Exercise requirements:
With pictures omitted, output the records below exactly as they appear.

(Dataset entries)
•••

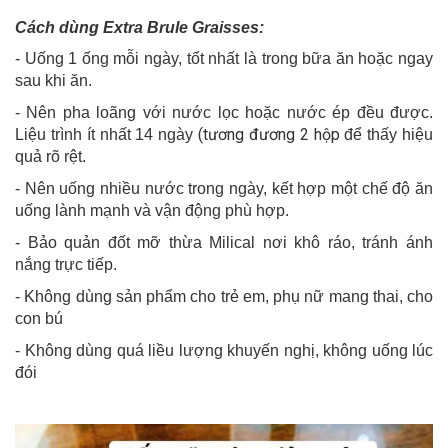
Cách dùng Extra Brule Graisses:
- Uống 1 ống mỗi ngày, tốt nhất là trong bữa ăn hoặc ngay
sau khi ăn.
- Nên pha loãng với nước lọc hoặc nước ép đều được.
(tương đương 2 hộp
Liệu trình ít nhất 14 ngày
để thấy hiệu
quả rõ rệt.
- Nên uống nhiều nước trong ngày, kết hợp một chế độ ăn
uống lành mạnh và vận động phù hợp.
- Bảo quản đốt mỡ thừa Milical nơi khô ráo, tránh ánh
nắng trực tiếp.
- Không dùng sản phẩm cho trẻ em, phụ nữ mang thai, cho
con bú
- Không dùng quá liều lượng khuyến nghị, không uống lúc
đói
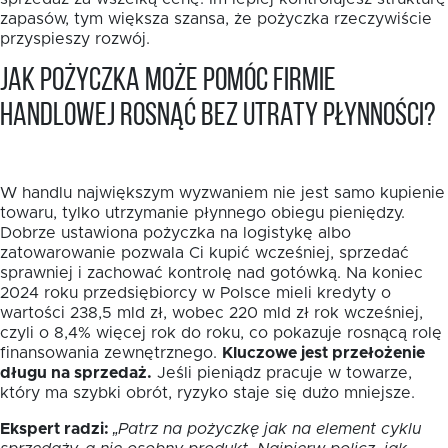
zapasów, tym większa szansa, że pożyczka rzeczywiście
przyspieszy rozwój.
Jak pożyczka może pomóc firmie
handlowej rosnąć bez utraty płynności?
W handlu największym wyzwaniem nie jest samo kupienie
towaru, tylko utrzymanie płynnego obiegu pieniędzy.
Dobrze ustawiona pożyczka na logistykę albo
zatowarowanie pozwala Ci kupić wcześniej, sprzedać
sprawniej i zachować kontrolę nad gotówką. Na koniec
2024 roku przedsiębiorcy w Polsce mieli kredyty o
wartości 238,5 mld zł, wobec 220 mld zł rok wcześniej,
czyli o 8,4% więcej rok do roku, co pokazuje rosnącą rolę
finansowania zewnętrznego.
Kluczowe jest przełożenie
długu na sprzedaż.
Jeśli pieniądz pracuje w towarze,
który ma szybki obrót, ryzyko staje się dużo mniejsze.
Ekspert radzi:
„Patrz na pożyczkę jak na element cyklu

•••

Your solution:
Cách dùng Extra Brule Graisses:
- Uống 1 ống mỗi ngày, tốt nhất là trong bữa ăn hoặc ngay
sau khi ăn.
- Nên pha loãng với nước lọc hoặc nước ép đều được.
(tương đương 2 hộp
Liệu trình ít nhất 14 ngày
để thấy hiệu
quả rõ rệt.
- Nên uống nhiều nước trong ngày, kết hợp một chế độ ăn
uống lành mạnh và vận động phù hợp.
- Bảo quản đốt mỡ thừa Milical nơi khô ráo, tránh ánh
nắng trực tiếp.
- Không dùng sản phẩm cho trẻ em, phụ nữ mang thai, cho
con bú
- Không dùng quá liều lượng khuyến nghị, không uống lúc
đói
zapasów, tym większa szansa, że pożyczka rzeczywiście
przyspieszy rozwój.
Jak pożyczka może pomóc firmie
handlowej rosnąć bez utraty płynności?
W handlu największym wyzwaniem nie jest samo kupienie
towaru, tylko utrzymanie płynnego obiegu pieniędzy.
Dobrze ustawiona pożyczka na logistykę albo
zatowarowanie pozwala Ci kupić wcześniej, sprzedać
sprawniej i zachować kontrolę nad gotówką. Na koniec
2024 roku przedsiębiorcy w Polsce mieli kredyty o
wartości 238,5 mld zł, wobec 220 mld zł rok wcześniej,
czyli o 8,4% więcej rok do roku, co pokazuje rosnącą rolę
finansowania zewnętrznego.
Kluczowe jest przełożenie
długu na sprzedaż.
Jeśli pieniądz pracuje w towarze,
który ma szybki obrót, ryzyko staje się dużo mniejsze.
Ekspert radzi:
„Patrz na pożyczkę jak na element cyklu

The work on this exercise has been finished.